### [What you need to do]
Could each record be restated word for word?

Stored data
::::

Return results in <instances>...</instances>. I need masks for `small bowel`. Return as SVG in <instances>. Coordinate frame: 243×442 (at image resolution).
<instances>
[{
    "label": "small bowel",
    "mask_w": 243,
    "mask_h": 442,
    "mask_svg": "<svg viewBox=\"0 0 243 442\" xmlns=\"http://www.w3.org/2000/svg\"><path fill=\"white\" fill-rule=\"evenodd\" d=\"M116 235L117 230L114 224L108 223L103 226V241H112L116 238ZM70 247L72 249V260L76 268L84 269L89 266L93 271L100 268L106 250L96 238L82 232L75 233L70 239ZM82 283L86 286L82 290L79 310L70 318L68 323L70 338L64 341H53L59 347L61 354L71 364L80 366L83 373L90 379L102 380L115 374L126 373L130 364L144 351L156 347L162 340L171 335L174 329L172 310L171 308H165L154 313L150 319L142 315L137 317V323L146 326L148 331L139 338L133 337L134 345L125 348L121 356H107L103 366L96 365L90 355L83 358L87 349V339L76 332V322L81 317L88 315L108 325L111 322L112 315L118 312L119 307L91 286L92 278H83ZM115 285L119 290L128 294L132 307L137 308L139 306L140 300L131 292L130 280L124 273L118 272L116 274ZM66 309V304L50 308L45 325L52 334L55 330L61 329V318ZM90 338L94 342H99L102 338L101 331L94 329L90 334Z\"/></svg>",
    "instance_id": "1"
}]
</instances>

::::

### [Reply]
Return results in <instances>...</instances>. I need masks for `small bowel`. Return as SVG in <instances>. Coordinate frame: 243×442 (at image resolution).
<instances>
[{
    "label": "small bowel",
    "mask_w": 243,
    "mask_h": 442,
    "mask_svg": "<svg viewBox=\"0 0 243 442\" xmlns=\"http://www.w3.org/2000/svg\"><path fill=\"white\" fill-rule=\"evenodd\" d=\"M116 235L117 230L114 224L108 223L103 226V241H112L116 238ZM70 247L72 249V260L76 268L84 269L89 266L93 271L100 268L106 250L96 238L82 232L75 233L70 239ZM82 283L86 286L82 290L79 310L70 318L68 323L70 338L64 341H53L59 347L61 354L71 364L80 366L83 373L90 379L102 380L115 374L126 373L130 364L144 351L156 347L162 340L171 335L174 329L172 310L171 308H165L154 313L150 319L142 315L137 317V323L146 326L148 331L139 338L133 337L134 345L125 348L121 356H107L103 366L96 365L90 355L83 358L87 349V339L76 332V322L81 317L88 315L108 325L111 322L112 315L118 312L119 307L91 286L92 278H83ZM115 285L119 290L128 294L132 307L137 308L139 306L140 300L131 292L130 280L124 273L118 272L116 274ZM66 309V304L50 308L45 325L52 334L55 330L61 329V318ZM90 338L94 342H99L102 338L101 331L94 329L90 334Z\"/></svg>",
    "instance_id": "1"
}]
</instances>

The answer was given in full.